Lessons from Anguilla: What meeting designers can learn from religious services

can meeting designers learn from religious services: photograph of an Anguillan church service courtesy of The Anguillan

What can meeting designers learn from religious services?

On my daily vacation walk to Island Harbour, I hear singing. As I turn the corner onto Rose Hill Road, the sound swells. It’s 7:30 a.m., but the morning service at St. Andrew’s Anglican Church is in full swing. As I pass, a familiar hymn from my youth washes over me, sung by a hundred enthusiastic voices. And yes, I admit it, as I enjoy the harmonies I hear, I begin to think about religious meeting design. And here’s what meeting designers can learn from religious services

Religious services are probably around 300,000 years old — by far the oldest form of organized meeting created by humans. We know little about prehistory religious services, but the meeting designs used by major world religions today date from the Middle Ages. Over the last thousand years, religious meetings developed some important features in order to maximize the likelihood that people would attend.

What’s interesting is that these features are largely absent from modern secular meetings!

So what can we learn from religious meeting design? I confine my observations to Christian and Jewish services, as they are the faiths familiar to me.

Don’t let any one person talk too long

The most frequent preaching length in Christian churches is 20 to 28 minutes. Although some pastors take more time, their number is decreasing. And in 2014, the Vatican recommended that sermons be limited to eight minutes or less!

While people joke about the length of boring sermons, contrast this relative brevity to modern conferences, where speakers typically speak for an hour. We know that listener attention drops sharply after ten minutes unless a speaker does specific things to maintain it. Religious institutions know this and deliver short bursts of emotional content. Most meetings don’t, and attendee learning suffers as a consequence.

Include lots of communal activities

Singing is one of the most powerful fundamental, communal human activities; right up there with eating together. The oldest written music is a song, the Sumerian Hymn to Creation, dated before 800 B.C. Communal singing likely predates this by tens or hundreds of thousands of years.

Jewish and Christian religious services are full of singing and praying. These are communal activities — each congregant contributes to a common endeavor. Some people have good voices, sing in harmony, and add pleasure to everyone’s experience. Even those who can’t carry a tune very well become part of something, a common endeavor, while they are singing a familiar and often beautiful hymn or prayer.

Communal activities are powerful because they align participants in a common experience: creating something beautiful and uplifting together. When was the last time you did something like that in a meeting?

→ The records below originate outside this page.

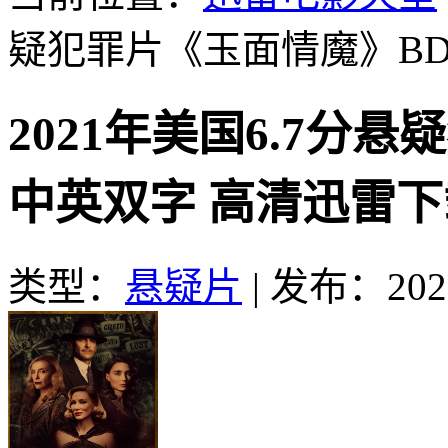
疑犯罪片《玉面情魔》B
2021年美国6.7分
中英双字 高清迅雷下
类型：
悬疑片
|
发布：2022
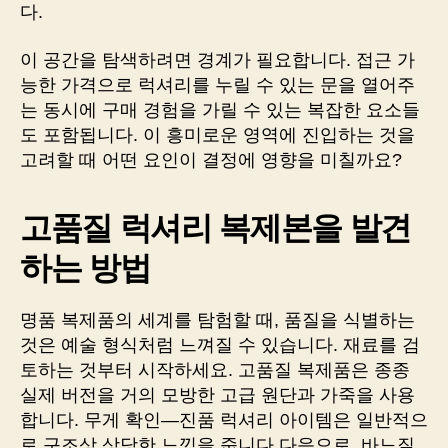
다.
이 공간을 탐색하려면 경계가 필요합니다. 접근 가
능한 가격으로 럭셔리를 누릴 수 있는 문을 열어주
는 동시에 구매 경험을 가릴 수 있는 복잡한 요소들
도 포함됩니다. 이 흥미로운 영역에 진입하는 것을
고려할 때 어떤 요인이 결정에 영향을 미칠까요?
고품질 럭셔리 복제본을 발견
하는 방법
명품 복제품의 세계를 탐험할 때, 품질을 식별하는
것은 예술 형식처럼 느껴질 수 있습니다. 재료를 검
토하는 것부터 시작하세요. 고품질 복제품은 종종
실제 버전을 거의 모방한 고급 원단과 가죽을 사용
합니다. 무게 확인—진품 럭셔리 아이템은 일반적으
로 구조상 상당한 느낌을 줍니다.다음으로, 바느질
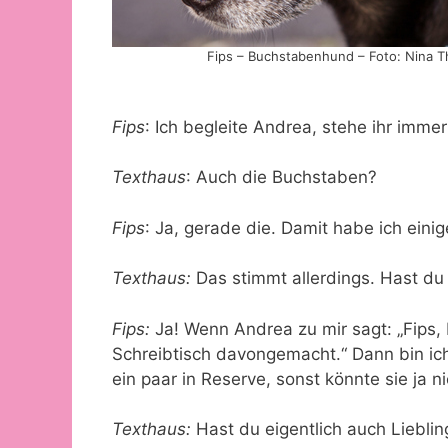
Fips – Buchstabenhund – Foto: Nina Th
Fips
: Ich begleite Andrea, stehe ihr imme
Texthaus
: Auch die Buchstaben?
Fips
: Ja, gerade die. Damit habe ich einig
Texthaus:
Das stimmt allerdings. Hast d
Fips:
Ja! Wenn Andrea zu mir sagt: „Fips,
Schreibtisch davongemacht.“ Dann bin ich
ein paar in Reserve, sonst könnte sie ja 
Texthaus:
Hast du eigentlich auch Liebli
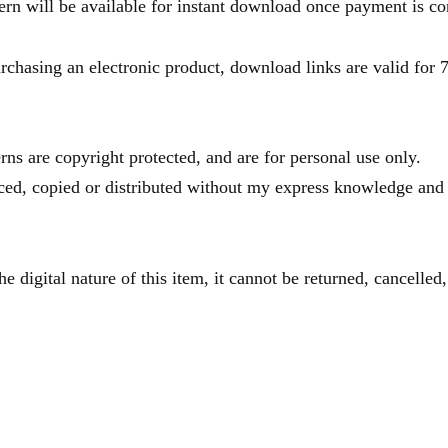
tern will be available for instant download once payment is c
sing an electronic product, download links are valid for 7
erns are copyright protected, and are for personal use only.
ed, copied or distributed without my express knowledge and
he digital nature of this item, it cannot be returned, cancelled,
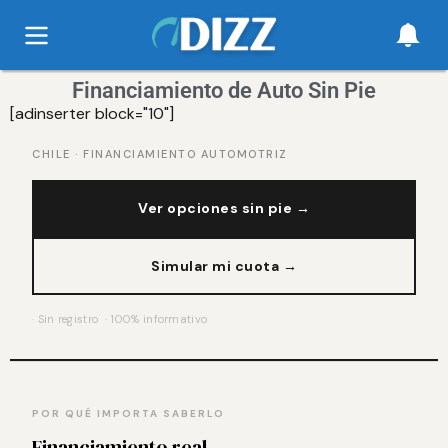
Financiamiento de Auto Sin Pie
[adinserter block="10"]
CHILE · FINANCIAMIENTO AUTOMOTRIZ
Ver opciones sin pie →
Simular mi cuota →
· Sin registro · 100% informativo
POR QUÉ IMPORTA SABERLO
Financiamiento real.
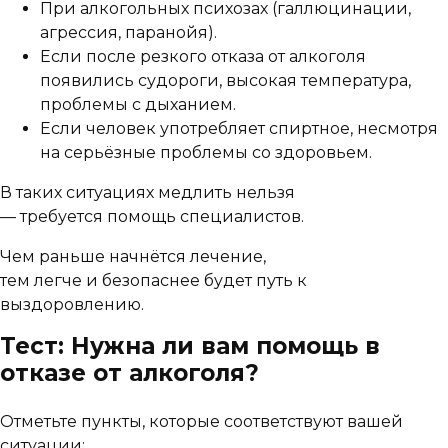
При алкогольных психозах (галлюцинации,
агрессия, паранойя).
Если после резкого отказа от алкоголя
появились судороги, высокая температура,
проблемы с дыханием.
Если человек употребляет спиртное, несмотря
на серьёзные проблемы со здоровьем.
В таких ситуациях медлить нельзя
— требуется помощь специалистов.
Чем раньше начнётся лечение,
тем легче и безопаснее будет путь к
выздоровлению.
Тест: Нужна ли вам помощь в
отказе от алкоголя?
Отметьте пункты, которые соответствуют вашей
ситуации:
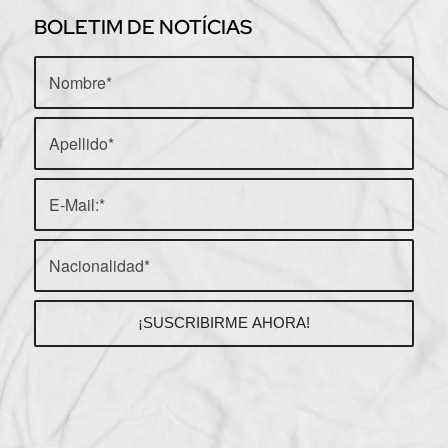
BOLETIM DE NOTÍCIAS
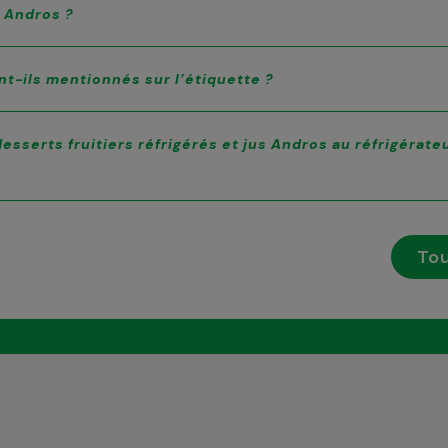
s Andros ?
nt-ils mentionnés sur l’étiquette ?
esserts fruitiers réfrigérés et jus Andros au réfrigérate
Tou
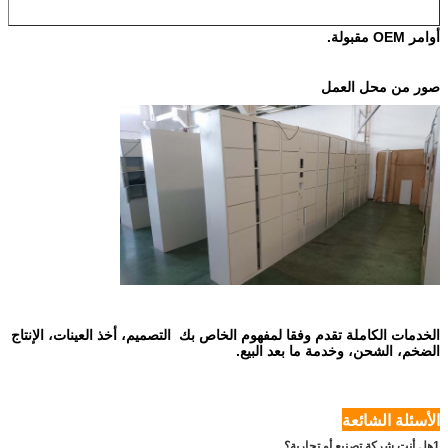
أوامر OEM مقبولة.
صور من محل العمل
الخدمات الكاملة تقدم وفقا لمفهوم الخاص بك ‬ التصميم، أخذ العينات، الإنتاج
الضخم، الشحن، وخدمة ما بعد البيع.
الأسئلة الشائعة
1هل أنت شركة تصنيع أو تجارية؟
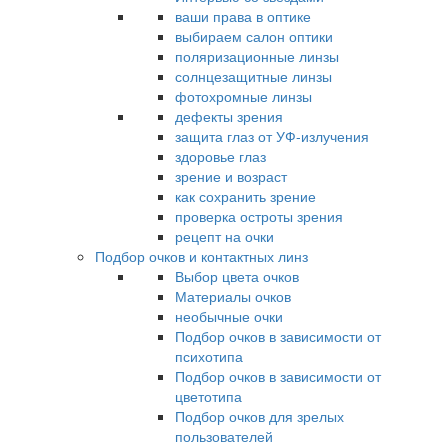
ваши права в оптике
выбираем салон оптики
поляризационные линзы
солнцезащитные линзы
фотохромные линзы
дефекты зрения
защита глаз от УФ-излучения
здоровье глаз
зрение и возраст
как сохранить зрение
проверка остроты зрения
рецепт на очки
Подбор очков и контактных линз
Выбор цвета очков
Материалы очков
необычные очки
Подбор очков в зависимости от
психотипа
Подбор очков в зависимости от
цветотипа
Подбор очков для зрелых
пользователей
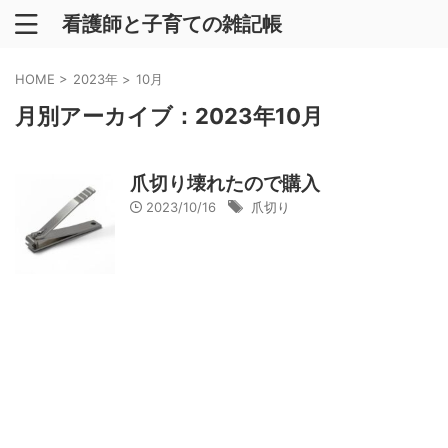
看護師と子育ての雑記帳
HOME
>
2023年
>
10月
月別アーカイブ：2023年10月
爪切り壊れたので購入
2023/10/16
爪切り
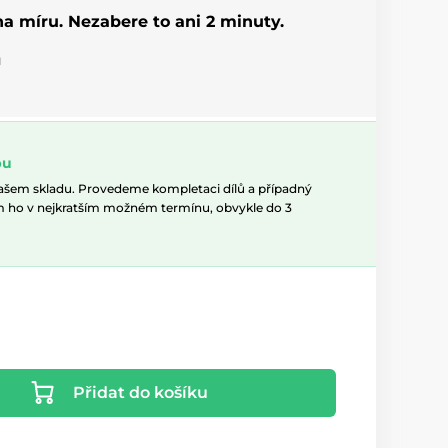
 na míru. Nezabere to ani 2 minuty.
u
pu
našem skladu. Provedeme kompletaci dílů a případný
m ho v nejkratším možném termínu, obvykle do 3
Přidat do košíku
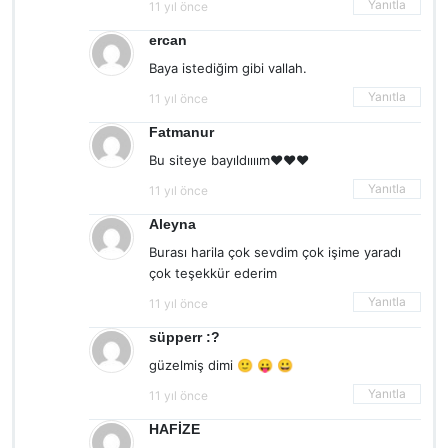
Yanıtla
11 yıl önce
ercan
Baya istediğim gibi vallah.
Yanıtla
11 yıl önce
Fatmanur
Bu siteye bayıldıııım♥♥♥
Yanıtla
11 yıl önce
Aleyna
Burası harila çok sevdim çok işime yaradı
çok teşekkür ederim
Yanıtla
11 yıl önce
süpperr :?
güzelmiş dimi 🙂 😛 😀
Yanıtla
11 yıl önce
HAFİZE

Breaks aren’t communal activities

Most meeting organizers assume that breaks and socials should provide the majority of human interaction in their meetings. But breaks and socials aren’t communal activities — everyone is doing something different! The post-service Church Suppers and Jewish Kiddish give congregants time to meet socially. This strengthens the communal experience provided by the service. In contrast, modern conferences expect attendees to bond after having primarily listened to lectures.

Keep ’em moving!

People don’t sit still at most religious services. They stand to sing and pray. In some congregations, dance is a normal component of the service. Physical movement during events is important because blood flow to the brain starts to decline within ten minutes of sitting still, leading to decreased attention. Sadly, it’s rare for meeting sessions to include any kind of body movement.

Provide an emotional experience

Whatever opinions you hold about religious services, it’s clear that they are designed to create an emotional experience. Given a choice between emotional and “book learning” experiences, people will invariably choose the former. Religious services offer the kinds of experiences that people prefer, served up in a safe and familiar way. Most conferences offer little emotional experience directly related to their content and purpose; instead such experiences — entertainment and socials — are glued onto the program as unintegrated extras.

Conclusions

What can meeting designers learn from religious services? I’m not suggesting that we turn all our meetings into gospel revivals. But think about it. How would your meetings be improved if they incorporated some of the religious services features I’ve shared here?